- [WHAT TO WORK ON] Every line below must come back exactly as it stands, with the images omitted.

- [MATERIAL PROVIDED]
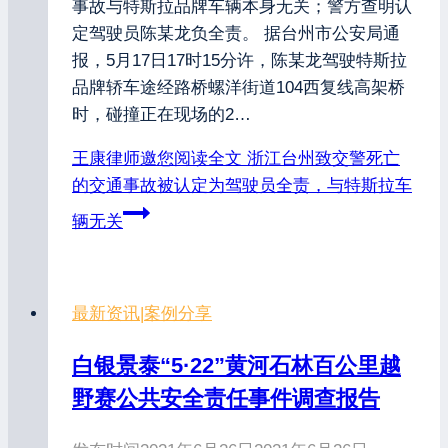
事故与特斯拉品牌车辆本身无关；警方查明认
定驾驶员陈某龙负全责。 据台州市公安局通
报，5月17日17时15分许，陈某龙驾驶特斯拉
品牌轿车途经路桥螺洋街道104西复线高架桥
时，碰撞正在现场的2…
王康律师邀您阅读全文
浙江台州致交警死亡
的交通事故被认定为驾驶员全责，与特斯拉车
辆无关
最新资讯
|
案例分享
白银景泰“5·22”黄河石林百公里越
野赛公共安全责任事件调查报告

- [SOLUTION BELOW]
事故与特斯拉品牌车辆本身无关；警方查明认
定驾驶员陈某龙负全责。 据台州市公安局通
报，5月17日17时15分许，陈某龙驾驶特斯拉
品牌轿车途经路桥螺洋街道104西复线高架桥
时，碰撞正在现场的2…
王康律师邀您阅读全文
浙江台州致交警死亡
的交通事故被认定为驾驶员全责，与特斯拉车
辆无关
最新资讯
|
案例分享
白银景泰“5·22”黄河石林百公里越
野赛公共安全责任事件调查报告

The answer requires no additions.